** Exercise data follows **

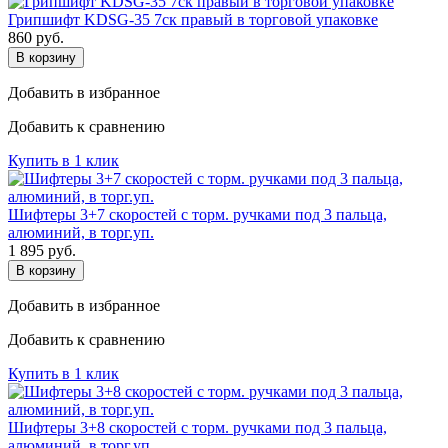
Грипшифт KDSG-35 7ск правый в торговой упаковке
860
руб.
В корзину
Добавить в избранное
Добавить к сравнению
Купить в 1 клик
Шифтеры 3+7 скоростей с торм. ручками под 3 пальца,
алюминий, в торг.уп.
1 895
руб.
В корзину
Добавить в избранное
Добавить к сравнению
Купить в 1 клик
Шифтеры 3+8 скоростей с торм. ручками под 3 пальца,
алюминий, в торг.уп.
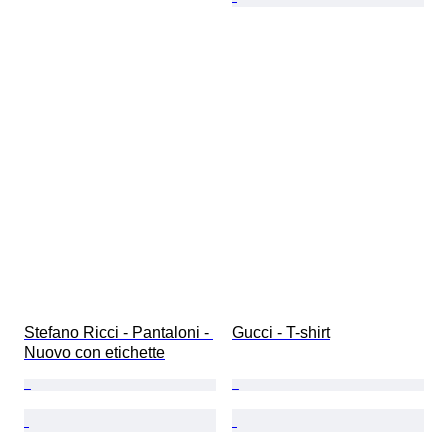
Stefano Ricci - Pantaloni - 
Gucci - T-shirt
Nuovo con etichette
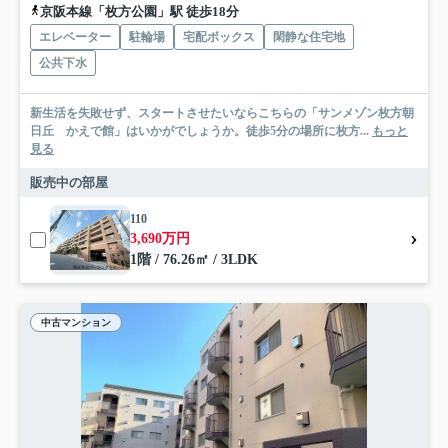
京阪本線「枚方公園」駅 徒歩18分
エレベーター
駐輪場
宅配ボックス
閑静な住宅地
公共下水
新生活を失敗せず、スタートさせたいならこちらの「サンメゾン枚方朝
日丘 かえで館」はいかがでしょうか。徒歩5分の場所に枚方...
もっと
見る
販売中の部屋
110
3,690万円
1階 / 76.26㎡ / 3LDK
中古マンション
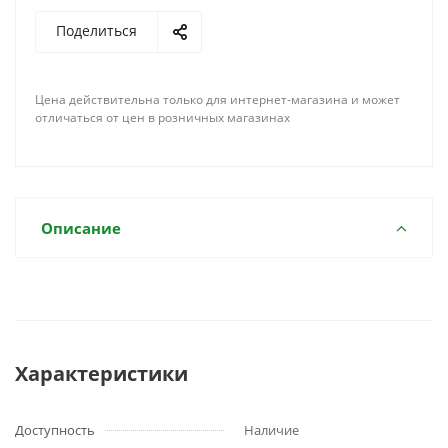
Поделиться
Цена действительна только для интернет-магазина и может
отличаться от цен в розничных магазинах
Описание
Характеристики
Доступность
Наличие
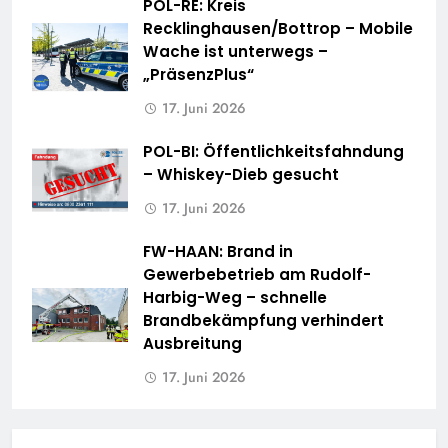
POL-RE: Kreis
Recklinghausen/Bottrop – Mobile
Wache ist unterwegs –
„PräsenzPlus“
17. Juni 2026
POL-BI: Öffentlichkeitsfahndung
– Whiskey-Dieb gesucht
17. Juni 2026
FW-HAAN: Brand in
Gewerbebetrieb am Rudolf-
Harbig-Weg – schnelle
Brandbekämpfung verhindert
Ausbreitung
17. Juni 2026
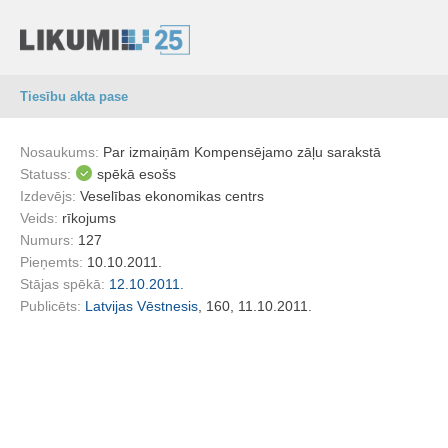
Tiesību akta pase
Nosaukums:
Par izmaiņām Kompensējamo zāļu sarakstā
Statuss:
spēkā esošs
Izdevējs:
Veselības ekonomikas centrs
Veids:
rīkojums
Numurs:
127
Pieņemts:
10.10.2011.
Stājas spēkā:
12.10.2011.
Publicēts:
Latvijas Vēstnesis
, 160, 11.10.2011.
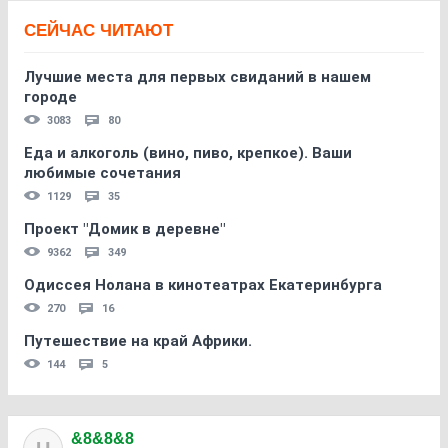
СЕЙЧАС ЧИТАЮТ
Лучшие места для первых свиданий в нашем
городе
3083
80
Еда и алкоголь (вино, пиво, крепкое). Ваши
любимые сочетания
1129
35
Проект "Домик в деревне"
9362
349
Одиссея Нолана в кинотеатрах Екатеринбурга
270
16
Путешествие на край Африки.
144
5
&8&8&8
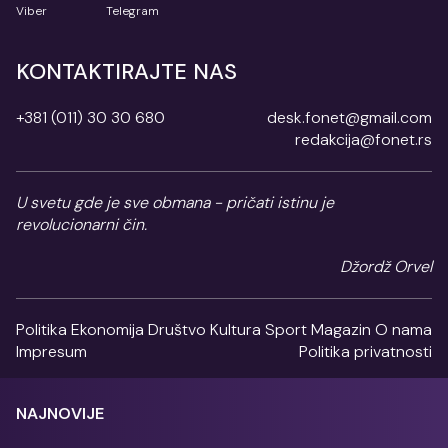
Viber
Telegram
KONTAKTIRAJTE NAS
+381 (011) 30 30 680
desk.fonet@gmail.com
redakcija@fonet.rs
U svetu gde je sve obmana - pričati istinu je
revolucionarni čin.
Džordž Orvel
Politika
Ekonomija
Društvo
Kultura
Sport
Magazin
O nama
Impresum
Politika privatnosti
NAJNOVIJE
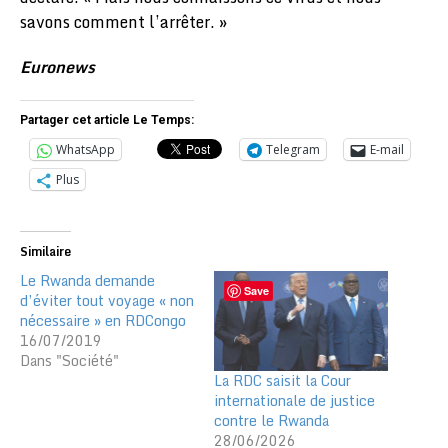
savons comment l’arrêter. »
Euronews
Partager cet article Le Temps:
WhatsApp
Telegram
E-mail
Plus
Similaire
Le Rwanda demande
Save
d’éviter tout voyage « non
nécessaire » en RDCongo
16/07/2019
Dans "Société"
La RDC saisit la Cour
internationale de justice
contre le Rwanda
28/06/2026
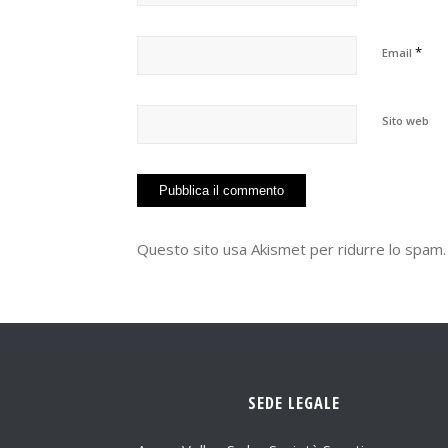
*
Email
Sito web
Questo sito usa Akismet per ridurre lo spam
SEDE LEGALE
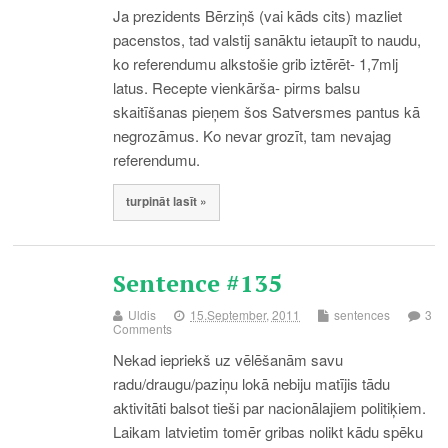
Ja prezidents Bērziņš (vai kāds cits) mazliet
pacenstos, tad valstij sanāktu ietaupīt to naudu,
ko referendumu alkstošie grib iztērēt- 1,7mlj
latus. Recepte vienkārša- pirms balsu
skaitīšanas pieņem šos Satversmes pantus kā
negrozāmus. Ko nevar grozīt, tam nevajag
referendumu.
turpināt lasīt »
Sentence #135
Uldis
15.September, 2011
sentences
3
Comments
Nekad iepriekš uz vēlēšanām savu
radu/draugu/paziņu lokā nebiju matījis tādu
aktivitāti balsot tieši par nacionālajiem politiķiem.
Laikam latvietim tomēr gribas nolikt kādu spēku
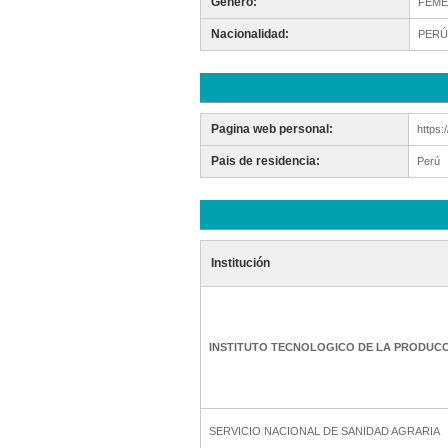
Género:
FEME
Nacionalidad:
PERÚ
Pagina web personal:
https:/
Pais de residencia:
Perú
Institución
INSTITUTO TECNOLOGICO DE LA PRODUC
SERVICIO NACIONAL DE SANIDAD AGRARIA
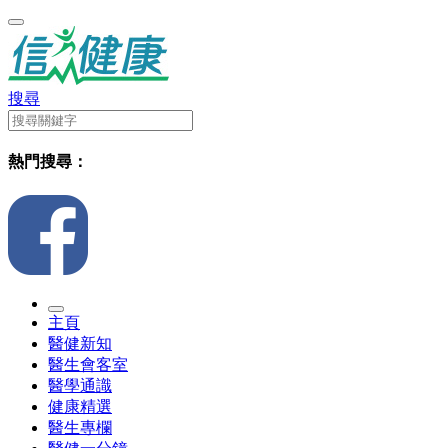
搜尋
熱門搜尋：
主頁
醫健新知
醫生會客室
醫學通識
健康精選
醫生專欄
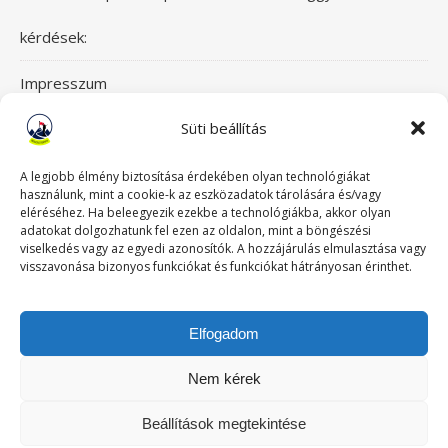
kérdések:
Impresszum
Süti beállítás
Itt érsz el bennünket!
Mászásterápia csapata
A legjobb élmény biztosítása érdekében olyan technológiákat
használunk, mint a cookie-k az eszközadatok tárolására és/vagy
eléréséhez. Ha beleegyezik ezekbe a technológiákba, akkor olyan
Szeretettel üdvözlünk a Mászásterápia oldalán! Gyere,
adatokat dolgozhatunk fel ezen az oldalon, mint a böngészési
viselkedés vagy az egyedi azonosítók. A hozzájárulás elmulasztása vagy
nézz körül!
visszavonása bizonyos funkciókat és funkciókat hátrányosan érinthet.
TABUDÖNTÖGETŐ MászásTerápia
Elfogadom
Történeteink
Nem kérek
Beállítások megtekintése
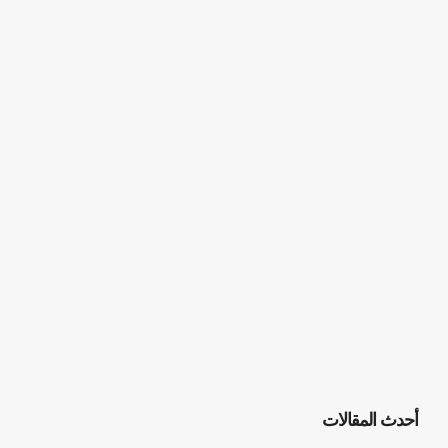
أحدث المقالات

** End of Exercise data **

§ Assignment:
Write down how many lines of the data above contain the word "olyan", with nothing else.

§ Response area:
2